Most of the current solutions are protocols built on the top of Ethereum, and some new projects are looking to develop an ST-focused blockchain. We believe that the privacy issue will take time to be solved in different phases, as we are in the early stage of the STO revolution. First, privacy will most likely be off-chain, heavily relying on trusted centralized authorities that have access to the investor information and keeping them stored locally. Next, privacy solutions based on side-chains could help segregate data into different sets, hiding them from the public network as a whole. Finally, privacy can directly live on-chain on a more specialized Security Token blockchain, which can allow owners and assets to control their privacy access level.
As of now, the issuance solutions offered are protocols based on Ethereum, allowing for simpler use cases of tokenization. Although we believe that a more specialized blockchain will eventually appear, it doesn’t mean that previous Ethereum-based protocols are not valuable and will go out of use in the future. For instance, the privacy issue in public blockchains might also be solved in the future if privacy solutions such as ZKP (Zero Knowledge Proof) technology, or Bulletproof are successfully implemented. Some of the companies who are exploring ways to implement ZKP on Ethereum include Zcoin Project, and Ernst & Young (EY Ops Chain Public Edition prototype). The existing protocols can also transition to different blockchains if they prove to be better. For example, Securitize’s first protocol implementation will work over the Ethereum blockchain, but they also plan on transferring its architectural model to additional distributed ledger systems.
On a side note, Union Square Ventures recently introduced an interesting relationship theory between infrastructure and applications.
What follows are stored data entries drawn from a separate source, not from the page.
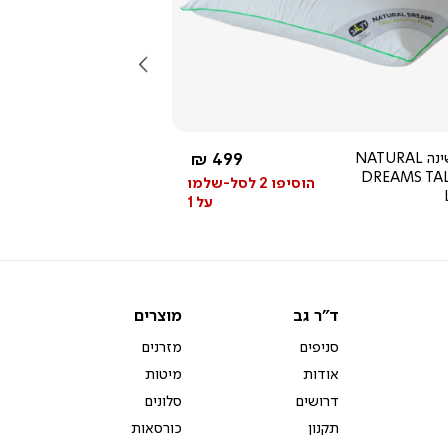
צפייה
מהירה
שמאלה
5.0
star
rating
לבן
החל מ-
כרית שינה NATURAL
499 ₪
DREAMS TA
הוסיפו 2 לסל-שלמו
על 1
ד"ר
מוצרים
ד"ר גב
מוצרים
גב
סניפים
מזרנים
אודות
מיטות
דרושים
סלונים
תקנון
כורסאות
We think that the space will evolve in a similar way in which breakthrough applications in specific verticals, for example, real estate, will appear first to disrupt the space and inspire for a new protocol or blockchain to be developed to allow for similar applications to be built at scale. This process will be repeated among different verticals that are related to securities. Over time, the one size fits all protocol or blockchain will emerge as different use cases are fully explored and understood, providing a more powerful and scalable platform that would be the equivalent of AWS for securities.
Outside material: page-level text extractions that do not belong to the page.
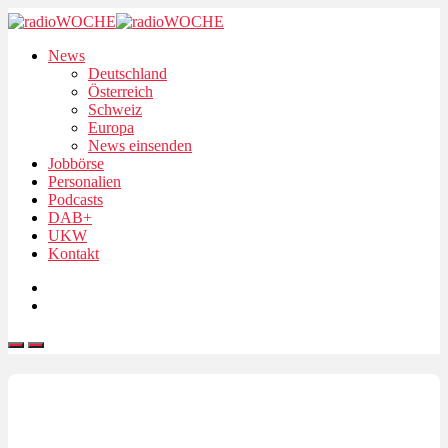
News
Deutschland
Österreich
Schweiz
Europa
News einsenden
Jobbörse
Personalien
Podcasts
DAB+
UKW
Kontakt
As of now, we are still in the early stages of the Security Token ecosystem, in which different issuance solutions are still being developed and tested. We believe that it will take at least another 4 years for the STO ecosystem to grow and mature from both a technical and regulatory perspective, allowing for a sustainable transition from the traditional securities system into a tokenized system. Until the space becomes more mature and viable, the majority of the early adopters of STs are going to be from the cryptocurrency space rather than the traditional players. As the different STOs and exchanges launch next year, we predict that the lack of liquidity and challenges around implementing complex use cases and securities laws will bring us closer to the reality and decrease the overall hype and expectations around STOs. Over time, more efficient technology and new regulations will appear and help drive the growth and adoption from the traditional players.